While this mismatch in regulations is already stark, Governor Carney had recently introduced Senate Bill 305 (which did not pass out of Committee) and would have empowered DNREC to grow the regulatory burden on small businesses even more than it already has.
At CRI, we want to be clear; we believe that the creation and oversight of regulations for health and safety - including appropriate environmental regulation - are a central role for government.
But, over time, the government continually adds regulations but rarely removes outdated ones. In Delaware's case, many existing regulations are aimed at businesses that largely no longer exist in the State (e.g., according to the latest report in 2019 by the Mercatus Center, there are almost 21,000 regulations on chemical manufacturing, an industry almost entirely gone from the state). But the army of bureaucrats devoted to these existing regulations still takes taxpayer money from higher priority areas like education and mental health.
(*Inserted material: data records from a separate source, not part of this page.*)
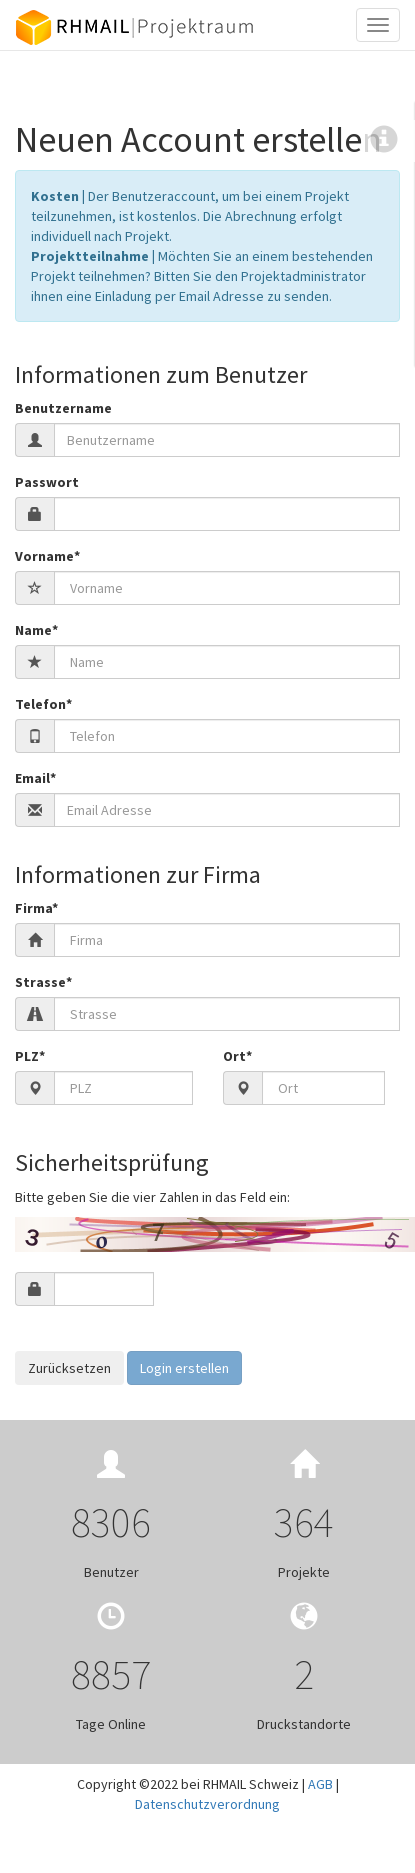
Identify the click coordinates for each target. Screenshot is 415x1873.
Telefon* (43, 704)
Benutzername (63, 408)
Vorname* (47, 556)
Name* (36, 630)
Previous CRI analyses have exposed New Castle County's economy is smaller today than it was twenty years ago and that Delaware's aging demographics are making economic growth even more problematic in the state.
Regulatory updating can refocus Delaware's government on what is important to current and future citizens while freeing small businesses from wasting resources on outdated rules which ensnare them in a bureaucratic morass, slowing or even, in the case of New Castle County, stopping economic growth.
We recommend that Governor John Carney sign an executive order mandating that before a new regulation can be added, two regulations must be removed. Let's help Delaware's small businesses help themselves and their employees.